How has working on the film changed the way that you shop?

I eat a lot more fruits and vegetables now than I ever had and I really look for things that were unusual. I’m interested in tasting new things. I’ve always been pretty healthy eater, except probably when I was in my teens. But I appreciate diversity in the supermarket now more than I ever have and I also appreciate what the farmer does more than I ever have. I really do appreciate actually having a relationship with someone that I know who’s growing my food.
It’s something really…that feels really connected to me and I like knowing what can grow seasonally where I lived and when it becomes available. Even though I live in the city, I live in a loft so I do grow some herbs on my fire escape. At least I can participate in that way and know what’s sort of growing around me.
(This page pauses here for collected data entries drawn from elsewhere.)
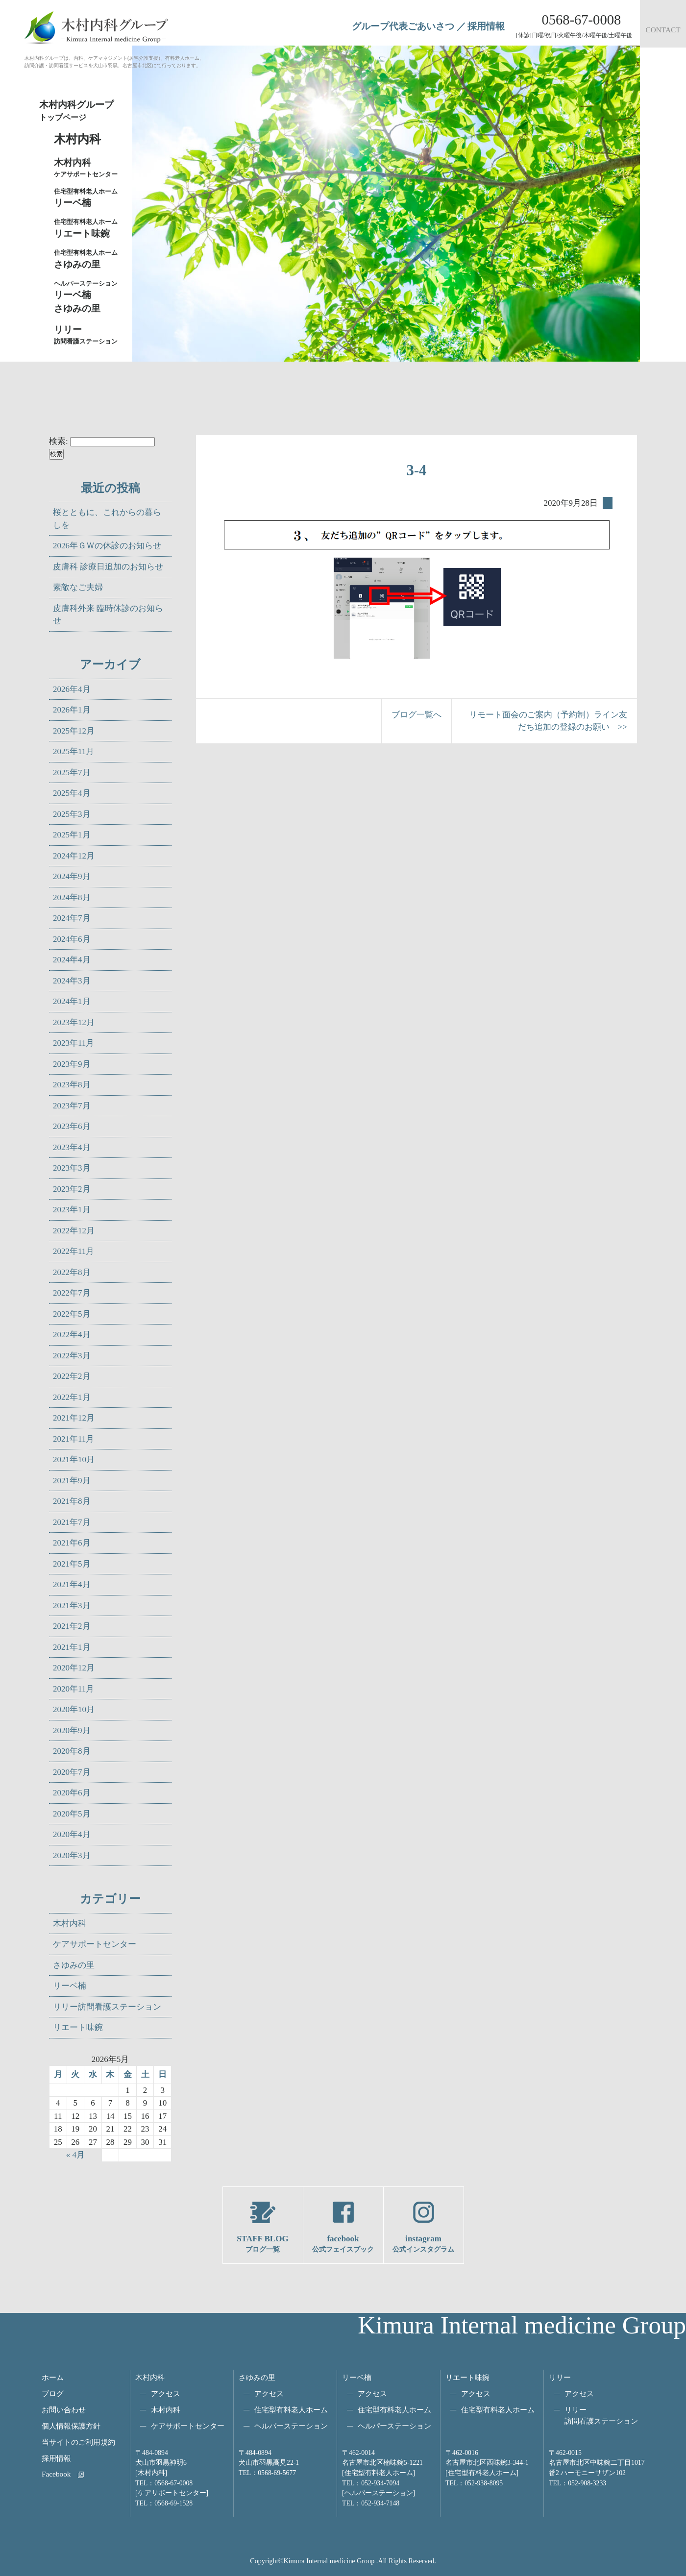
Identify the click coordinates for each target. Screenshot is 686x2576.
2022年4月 (72, 1334)
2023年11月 (73, 1043)
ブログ (53, 2393)
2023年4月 (72, 1147)
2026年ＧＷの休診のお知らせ (107, 545)
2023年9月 (72, 1064)
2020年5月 (72, 1813)
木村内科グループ (83, 111)
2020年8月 (72, 1751)
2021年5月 (72, 1564)
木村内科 (69, 1923)
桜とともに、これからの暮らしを (107, 519)
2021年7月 (72, 1522)
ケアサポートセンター (94, 1944)
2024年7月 (72, 918)
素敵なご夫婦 (78, 587)
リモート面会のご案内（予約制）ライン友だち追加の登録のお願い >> (548, 721)
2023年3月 (72, 1168)
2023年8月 (72, 1084)
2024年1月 (72, 1001)
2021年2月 (72, 1626)
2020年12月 (74, 1667)
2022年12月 (74, 1230)
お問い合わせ (64, 2409)
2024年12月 (74, 855)
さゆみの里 (74, 1965)
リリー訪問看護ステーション (107, 2007)
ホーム (53, 2377)
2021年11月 (73, 1439)
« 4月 (75, 2154)
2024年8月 (72, 897)
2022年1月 (72, 1397)
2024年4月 (72, 959)
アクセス (165, 2393)
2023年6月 (72, 1126)
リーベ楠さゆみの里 (88, 296)
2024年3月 (72, 980)
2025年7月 (72, 772)
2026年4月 (72, 689)
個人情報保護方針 (71, 2426)
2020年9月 (72, 1730)
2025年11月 (73, 751)
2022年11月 (73, 1251)
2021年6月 (72, 1542)
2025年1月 (72, 834)
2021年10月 (74, 1459)
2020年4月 (72, 1834)
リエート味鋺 (88, 228)
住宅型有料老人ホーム (291, 2409)
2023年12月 (74, 1022)
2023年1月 (72, 1209)
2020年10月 (74, 1709)
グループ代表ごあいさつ (403, 26)
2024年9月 (72, 876)
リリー (560, 2377)
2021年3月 (72, 1605)
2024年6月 (72, 939)
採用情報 (486, 26)
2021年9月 (72, 1480)
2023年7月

I think it’s healthier to do that.

How do you think of the people who were in their 20s today see these issue different than the last generation?

I have godsons in their 20s, and they are really much more interested in the land and their food, than I was when I was their age. Even though I was interested in it I was, I mean, I would go to the health food store and that sort of thing. One of them is taking a permaculture in class now. One of them has to come a really good chef and is interested in this new ideas of more nutrition per acre and how acre and how do you that instead of being so concerned about yield per acre. So I think that they are more aware because they see the issues that they’re about to confront. There are economic issues, though, too. I mean the whole farmers market phenomenon and I know that’s a certain…it has a certain…I know that Walmart is sourcing a lot more food locally and trying to make organic food more readily available. We need to have more democracy in our food. Consumers can help drive that. I know a lot of the big companies are trying to make healthier products now they see that they sell and that people are making a lot of money on this stuff. So I don’t think most people realize how powerful their dollars are and they can cast a vote on the food that they want by not buying what they don’t want to eat. And I know that their people who don’t know we have that choice because they’re in a hurry and they don’t have time to think about it. I think we should be responsible about what we do because it definitely influences the powers that be. They’re in the business of selling things and if they can’t sell them they’re not going to make them. So we can help drive that.